Oblongata told the Herald it was “quite scary” but the “ignorance they were spewing” was nothing new to the gay community.
Although the library staff, Oblongata said, handled the situation really well and tried to distract the children as best as they could, Oblongata said the protesters kept coming up to the window and shouting.
“I am 100 per cent not afraid of these people, they don’t reflect the New Zealand that I know.

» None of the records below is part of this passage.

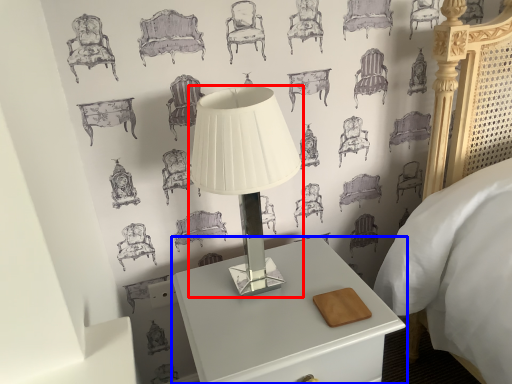 Question: Which object is further to the camera taking this photo, lamp (highlighted by a red box) or nightstand (highlighted by a blue box)?

Choices:
 (A) lamp
 (B) nightstand

Answer: (B) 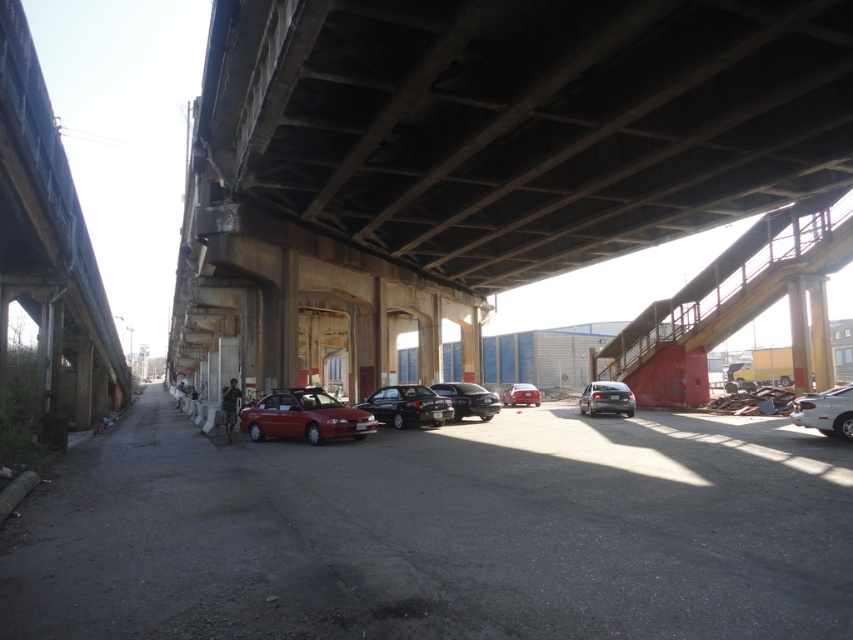 Is shiny red car at center to the left of white glossy sedan at right from the viewer's perspective?

Indeed, shiny red car at center is positioned on the left side of white glossy sedan at right.

Between shiny red car at center and white glossy sedan at right, which one is positioned lower?

shiny red car at center is lower down.

Is point (383, 524) farther from viewer compared to point (819, 426)?

That is False.

I want to click on shiny red car at center, so click(x=438, y=532).

Is shiny black sedan at center shorter than white glossy sedan at right?

Indeed, shiny black sedan at center has a lesser height compared to white glossy sedan at right.

How much distance is there between shiny black sedan at center and white glossy sedan at right?

shiny black sedan at center and white glossy sedan at right are 12.89 meters apart from each other.

You are a GUI agent. You are given a task and a screenshot of the screen. Output one action in this format:
    pyautogui.click(x=<x>, y=<y>)
    Task: Click on the shiny black sedan at center
    The height and width of the screenshot is (640, 853).
    Given the screenshot: What is the action you would take?
    pyautogui.click(x=407, y=404)

At what (x,y) coordinates should I click in order to perform the action: click on shiny black sedan at center. Please return your answer as a coordinate pair (x, y). The width and height of the screenshot is (853, 640). Looking at the image, I should click on (407, 404).

Which of these two, white glossy sedan at right or glossy red car at center, stands taller?

white glossy sedan at right

Who is more forward, (849, 426) or (521, 392)?

Point (849, 426)

At what (x,y) coordinates should I click in order to perform the action: click on white glossy sedan at right. Please return your answer as a coordinate pair (x, y). Looking at the image, I should click on (825, 412). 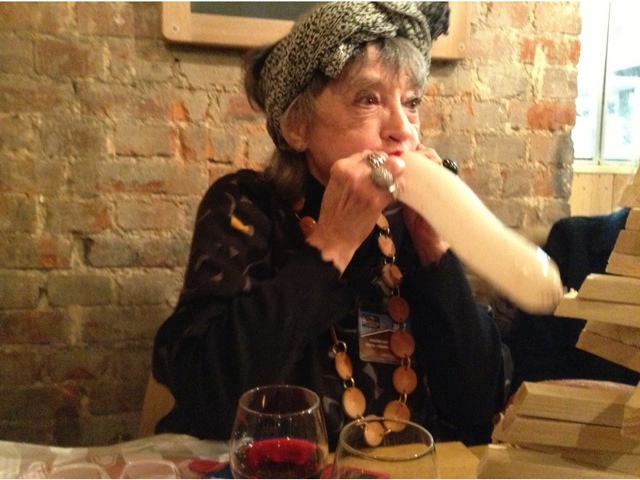 Locate an element on the screen. Image resolution: width=640 pixels, height=480 pixels. wine glasses is located at coordinates (368, 437), (271, 422). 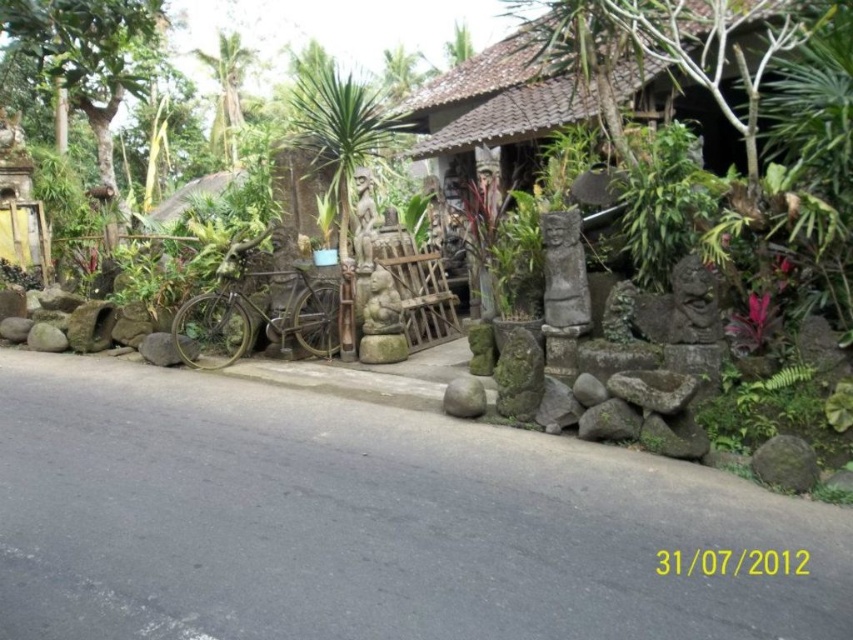 Question: Estimate the real-world distances between objects in this image. Which object is farther from the green stone at center?

Choices:
 (A) rustic stone at center
 (B) rusty metal bicycle at center
 (C) brown textured hut at center

Answer: (C)

Question: Which point appears closest to the camera in this image?

Choices:
 (A) (467, 416)
 (B) (154, 356)

Answer: (A)

Question: Based on their relative distances, which object is nearer to the brown textured hut at center?

Choices:
 (A) green stone at center
 (B) rustic stone at center

Answer: (A)

Question: In this image, where is rustic stone at center located relative to green stone at center?

Choices:
 (A) right
 (B) left

Answer: (B)

Question: Does brown textured hut at center have a larger size compared to green stone at center?

Choices:
 (A) yes
 (B) no

Answer: (A)

Question: Can you confirm if rusty metal bicycle at center is positioned to the right of green stone at center?

Choices:
 (A) no
 (B) yes

Answer: (A) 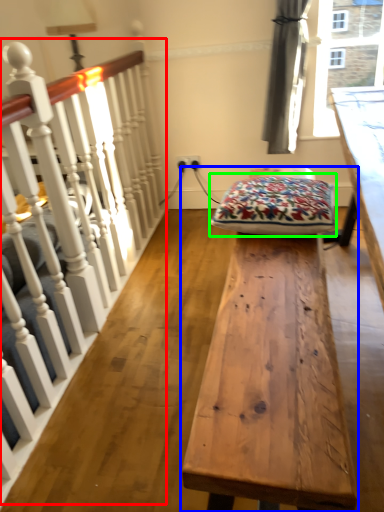 Question: Based on their relative distances, which object is farther from rail (highlighted by a red box)? Choose from table (highlighted by a blue box) and blanket (highlighted by a green box).

Choices:
 (A) table
 (B) blanket

Answer: (A) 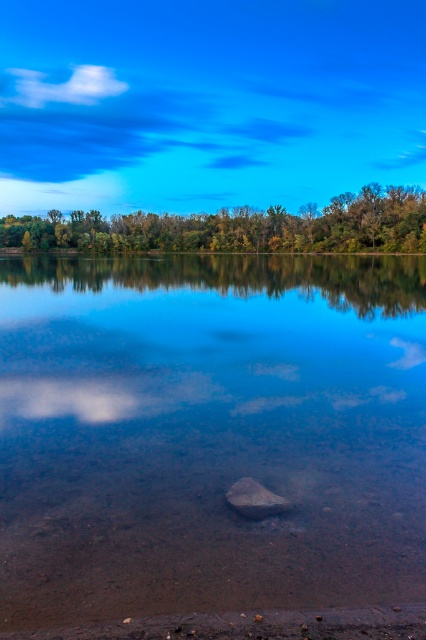 You are a photographer planning to capture the reflection of the white fluffy cloud at upper left and the smooth brown rock at center in the lake. Given that the distance between them is 1118.99 feet, can you estimate whether both will fit in your camera frame if your camera has a maximum horizontal field of view of 1100 feet?

The distance between the white fluffy cloud at upper left and the smooth brown rock at center is 1118.99 feet, which exceeds the camera frame of 1100 feet. Therefore, both objects cannot fit within the camera frame simultaneously.

You are an artist trying to paint the lakeside scene. You notice the green leafy trees at upper center and the white fluffy cloud at upper left. Which object appears taller in the painting?

The green leafy trees at upper center appear taller than the white fluffy cloud at upper left in the painting. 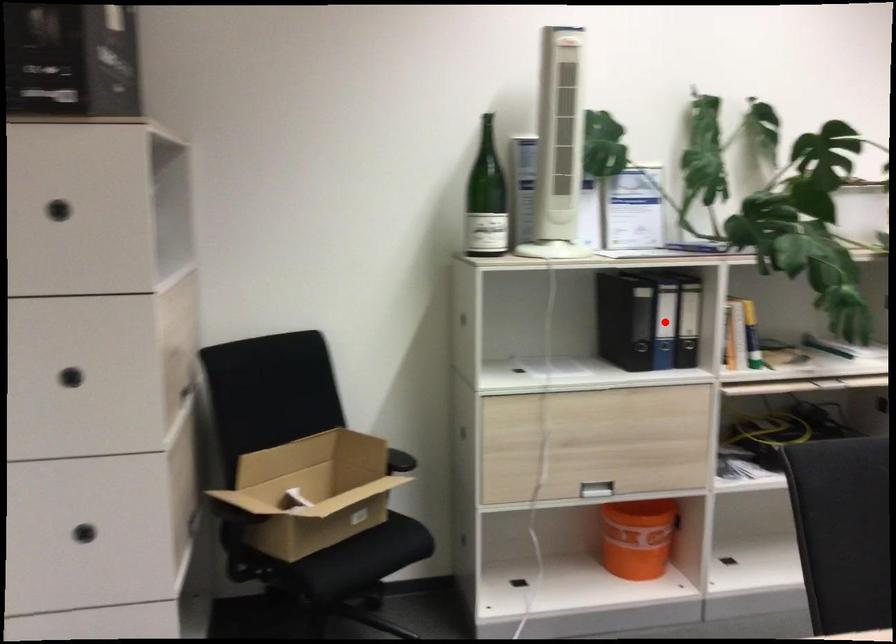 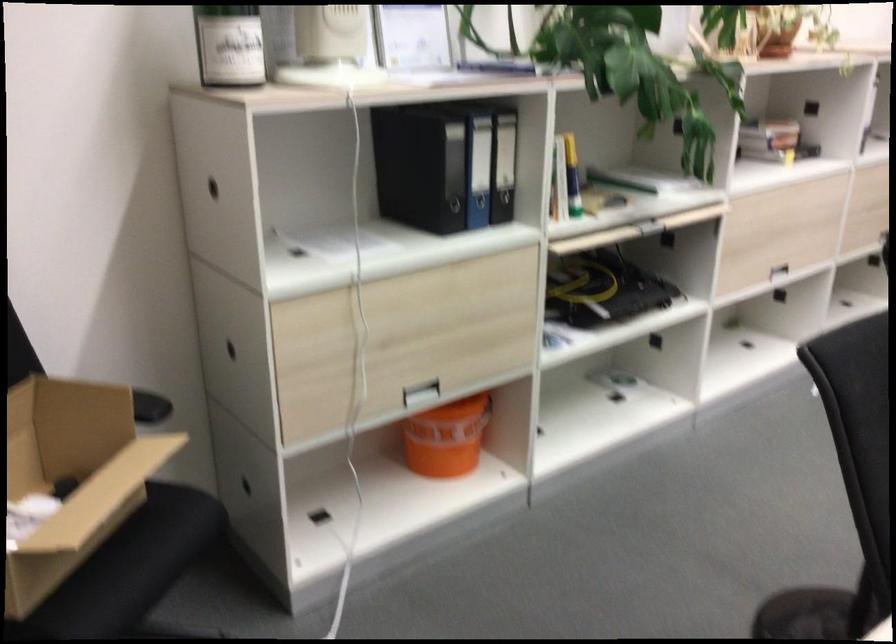 The point at the highlighted location is marked in the first image. Where is the corresponding point in the second image?

(478, 169) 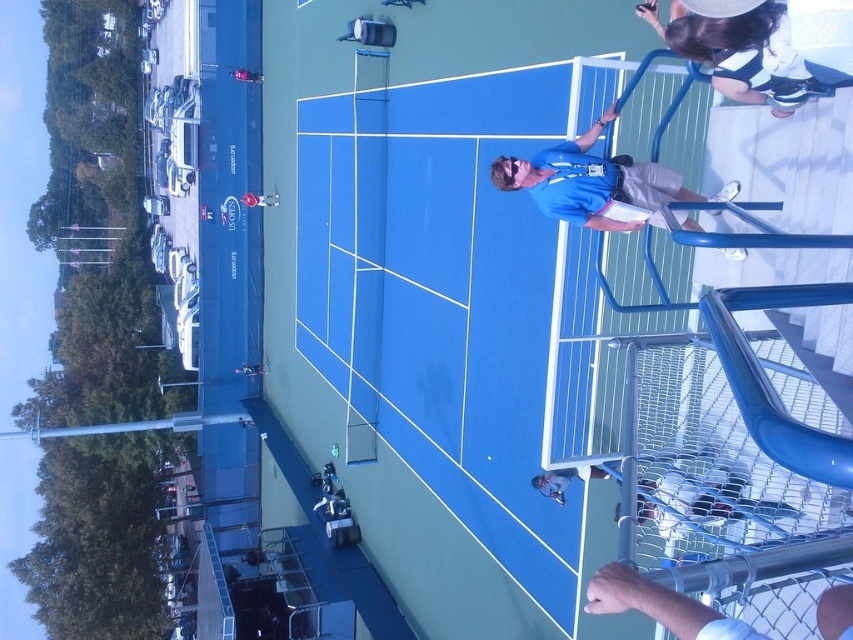 Is white cotton shirt at upper right bigger than metallic silver tennis racket at center?

Correct, white cotton shirt at upper right is larger in size than metallic silver tennis racket at center.

How much distance is there between white cotton shirt at upper right and metallic silver tennis racket at center?

They are 82.24 feet apart.

Identify the location of white cotton shirt at upper right. The image size is (853, 640). (746, 54).

Between blue fabric shirt at upper center and metallic silver pole at lower right, which one has less height?

With less height is metallic silver pole at lower right.

Can you confirm if blue fabric shirt at upper center is positioned to the right of metallic silver pole at lower right?

Yes, blue fabric shirt at upper center is to the right of metallic silver pole at lower right.

Identify the location of blue fabric shirt at upper center. pos(593,182).

Which of these two, blue fabric shirt at upper center or white fabric tennis racket at center, stands taller?

blue fabric shirt at upper center is taller.

Where is `blue fabric shirt at upper center`? The height and width of the screenshot is (640, 853). blue fabric shirt at upper center is located at coordinates (593, 182).

This screenshot has height=640, width=853. I want to click on blue fabric shirt at upper center, so click(593, 182). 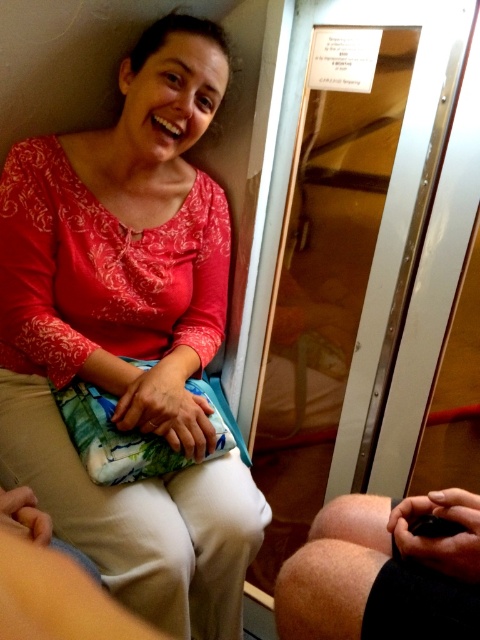 You are a photographer trying to capture a closeup of the matte floral skirt at center and the hairy skin at lower right. Given their sizes, which one would you need to move closer to the camera to ensure both appear equally sized in the photo?

The matte floral skirt at center is larger than the hairy skin at lower right, so you would need to move the hairy skin at lower right closer to the camera to make them appear the same size.

You are a photographer adjusting your camera settings to capture the scene. You notice the matte floral skirt at center and the hairy skin at lower right. Which object is covering the other?

The matte floral skirt at center is positioned over the hairy skin at lower right, so the skirt is covering the skin.

You are a photographer trying to capture a candid shot of the woman in the scene. You notice the matte floral skirt at center and the hairy skin at lower right. Which object is located more to the left side of the image?

The matte floral skirt at center is positioned on the left side of the hairy skin at lower right, so it is more to the left. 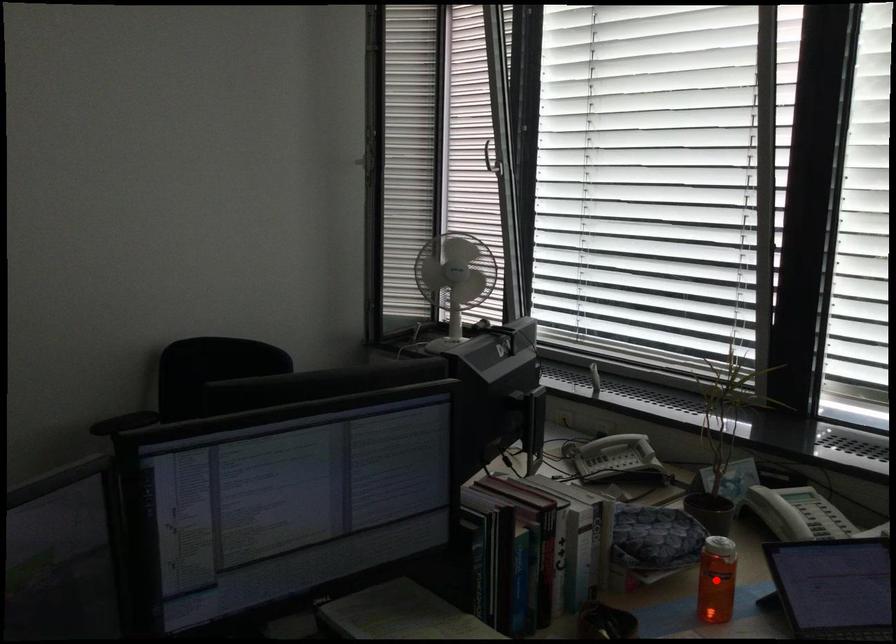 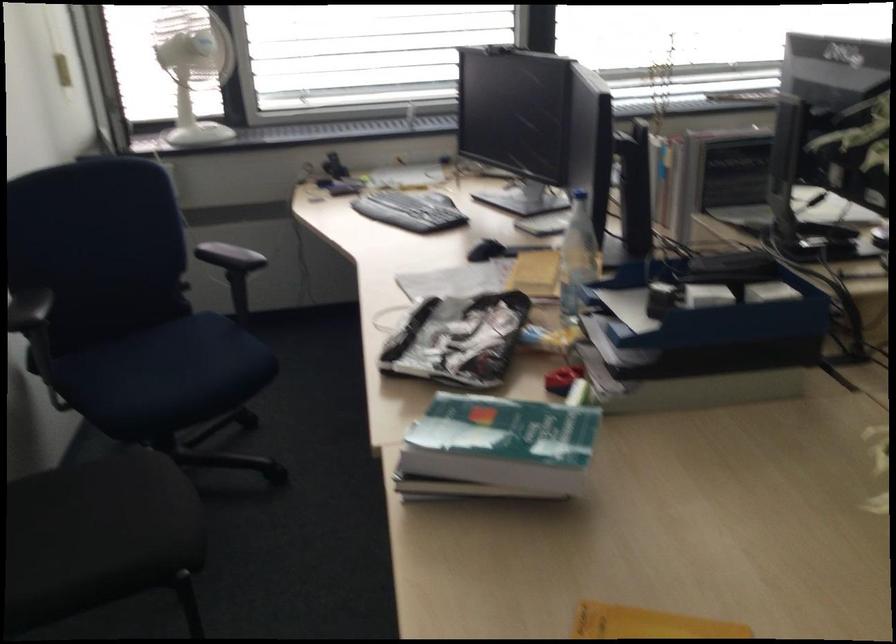 Question: I am providing you with two images of the same scene from different viewpoints. A red point is marked on the first image. Is the red point's position out of view in image 2?

Choices:
 (A) Yes
 (B) No

Answer: (A) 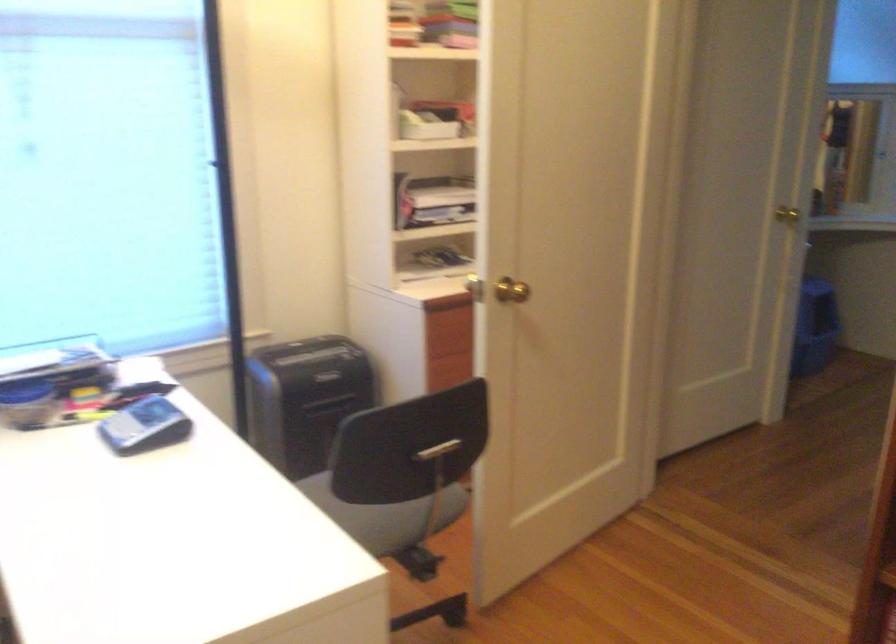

We’ll never go back in the closet, and we’ll never be ashamed of who we are.
“It’s definitely echoing what is happening in the States, but it’s also our time as a society to nip this harmful extremism in the bud.”
Auckland Council head of Community delivery, North and West, Darryl Soljan said while the children were not disturbed, and the storyteller was safely escorted from the library, the incident was “distressing” for its team.
The event was part of Pride Fest Out West, and involved dancing, songs, and stories told by Oblongata.
In a video, viewed by the Herald, police are seen confronting the small group of protesters who claim they are asking “them [referring to drag performers] not to groom children”.
A police officer then said he had the authority to trespass the protesters as they had been asked to leave, and threatened to arrest one man.
The damaging false claim that drag performers doing the story times are “groomers” has been increasingly used in the US by opponents of drag, as well as the LGBTQ+ community to, what NBC describes as, “falsely equate it with paedophilia or other forms of child abuse”.
Soljan told the Herald the council’s libraries are vibrant community spaces, where everyone is welcome, without judgment or prejudice.
“These fun and child-friendly events focus on the magic of storytelling, with readers and performers who are members of our community too.
“Those who do not wish to partake in Drag Storytime are welcome to use our other libraries, or perhaps visit at another time of day.”